[Given information — start]
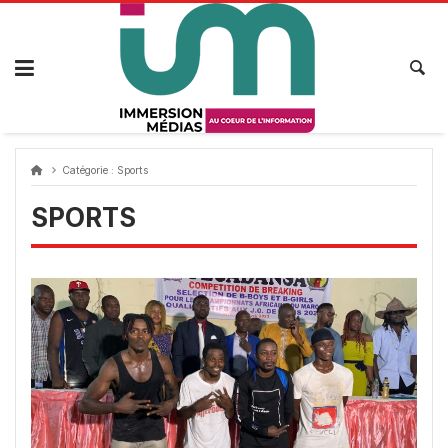
Passer
au
contenu
Catégorie :
Sports
SPORTS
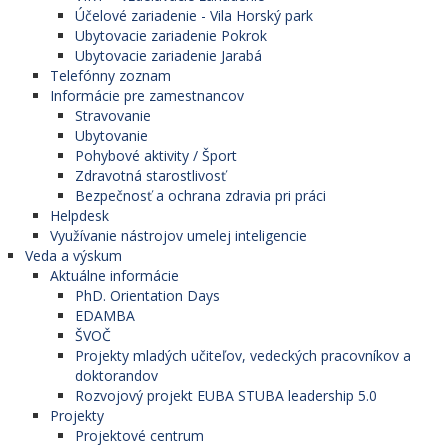
Účelové zariadenie - Vila Horský park
Ubytovacie zariadenie Pokrok
Ubytovacie zariadenie Jarabá
Telefónny zoznam
Informácie pre zamestnancov
Stravovanie
Ubytovanie
Pohybové aktivity / Šport
Zdravotná starostlivosť
Bezpečnosť a ochrana zdravia pri práci
Helpdesk
Využívanie nástrojov umelej inteligencie
Veda a výskum
Aktuálne informácie
PhD. Orientation Days
EDAMBA
ŠVOČ
Projekty mladých učiteľov, vedeckých pracovníkov a
doktorandov
Rozvojový projekt EUBA STUBA leadership 5.0
Projekty
Projektové centrum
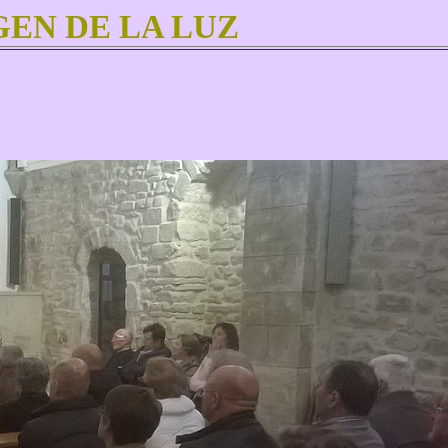
EN DE LA LUZ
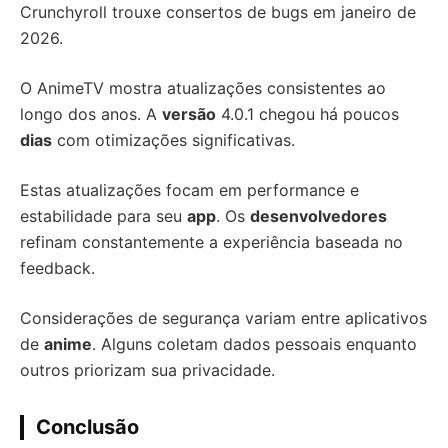
Crunchyroll trouxe consertos de bugs em janeiro de
2026.
O AnimeTV mostra atualizações consistentes ao
longo dos anos. A
versão
4.0.1 chegou há poucos
dias
com otimizações significativas.
Estas atualizações focam em performance e
estabilidade para seu
app
. Os
desenvolvedores
refinam constantemente a experiência baseada no
feedback.
Considerações de segurança variam entre aplicativos
de
anime
. Alguns coletam dados pessoais enquanto
outros priorizam sua privacidade.
Conclusão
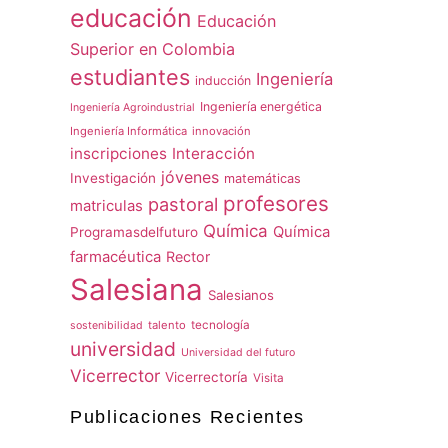
educación
Educación
Superior en Colombia
estudiantes
Ingeniería
inducción
Ingeniería energética
Ingeniería Agroindustrial
Ingeniería Informática
innovación
inscripciones
Interacción
jóvenes
Investigación
matemáticas
profesores
pastoral
matriculas
Química
Química
Programasdelfuturo
farmacéutica
Rector
Salesiana
Salesianos
talento
tecnología
sostenibilidad
universidad
Universidad del futuro
Vicerrector
Vicerrectoría
Visita
Publicaciones Recientes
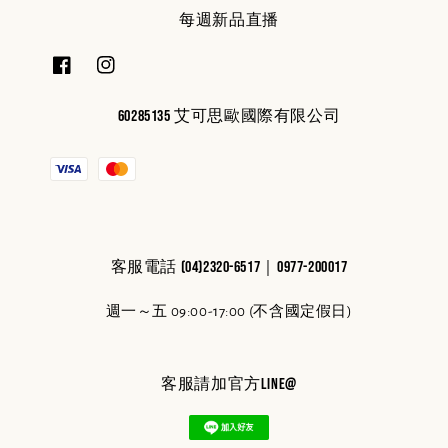
每週新品直播
60285135 艾可思歐國際有限公司
客服電話 (04)2320-6517｜0977-200017
週一～五 09:00-17:00 (不含國定假日)
客服請加官方line@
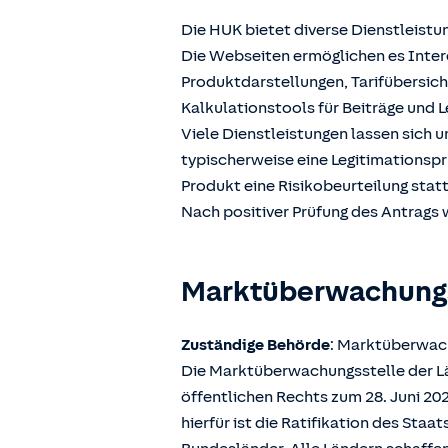
Die HUK bietet diverse Dienstleistu
Die Webseiten ermöglichen es Intere
Produktdarstellungen, Tarifübersic
Kalkulationstools für Beiträge und L
Viele Dienstleistungen lassen sich 
typischerweise eine Legitimationspr
Produkt eine Risikobeurteilung stat
Nach positiver Prüfung des Antrags w
Marktüberwachun
Zuständige Behörde
: Marktüberwach
Die Marktüberwachungsstelle der Län
öffentlichen Rechts zum 28. Juni 2
hierfür ist die Ratifikation des Sta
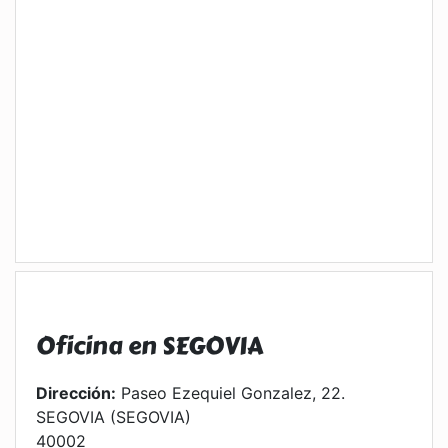
Oficina en SEGOVIA
Dirección:
Paseo Ezequiel Gonzalez, 22.
SEGOVIA (SEGOVIA)
40002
[Given information — finish]
▶ To do
If a record holds a picture, drop the picture and reproduce everything else exactly.

▶ Answer below
Passer
au
contenu
Catégorie :
Sports
SPORTS
Účelové zariadenie - Vila Horský park
Ubytovacie zariadenie Pokrok
Ubytovacie zariadenie Jarabá
Telefónny zoznam
Informácie pre zamestnancov
Stravovanie
Ubytovanie
Pohybové aktivity / Šport
Zdravotná starostlivosť
Bezpečnosť a ochrana zdravia pri práci
Helpdesk
Využívanie nástrojov umelej inteligencie
Veda a výskum
Aktuálne informácie
PhD. Orientation Days
EDAMBA
ŠVOČ
Projekty mladých učiteľov, vedeckých pracovníkov a
doktorandov
Rozvojový projekt EUBA STUBA leadership 5.0
Projekty
Projektové centrum
EN DE LA LUZ
Crunchyroll trouxe consertos de bugs em janeiro de
2026.
O AnimeTV mostra atualizações consistentes ao
longo dos anos. A
versão
4.0.1 chegou há poucos
dias
com otimizações significativas.
Estas atualizações focam em performance e
estabilidade para seu
app
. Os
desenvolvedores
refinam constantemente a experiência baseada no
feedback.
Considerações de segurança variam entre aplicativos
de
anime
. Alguns coletam dados pessoais enquanto
outros priorizam sua privacidade.
Conclusão
educación
Educación
Superior en Colombia
estudiantes
Ingeniería
inducción
Ingeniería energética
Ingeniería Agroindustrial
Ingeniería Informática
innovación
inscripciones
Interacción
jóvenes
Investigación
matemáticas
profesores
pastoral
matriculas
Química
Química
Programasdelfuturo
farmacéutica
Rector
Salesiana
Salesianos
talento
tecnología
sostenibilidad
universidad
Universidad del futuro
Vicerrector
Vicerrectoría
Visita
Publicaciones Recientes
每週新品直播
60285135 艾可思歐國際有限公司
客服電話 (04)2320-6517｜0977-200017
週一～五 09:00-17:00 (不含國定假日)
客服請加官方line@
Die HUK bietet diverse Dienstleistu
Die Webseiten ermöglichen es Intere
Produktdarstellungen, Tarifübersic
Kalkulationstools für Beiträge und L
Viele Dienstleistungen lassen sich 
typischerweise eine Legitimationspr
Produkt eine Risikobeurteilung stat
Nach positiver Prüfung des Antrags w
Marktüberwachun
Zuständige Behörde
: Marktüberwach
Die Marktüberwachungsstelle der Län
öffentlichen Rechts zum 28. Juni 2
hierfür ist die Ratifikation des Sta
Oficina en SEGOVIA
Dirección:
Paseo Ezequiel Gonzalez, 22.
SEGOVIA (SEGOVIA)
40002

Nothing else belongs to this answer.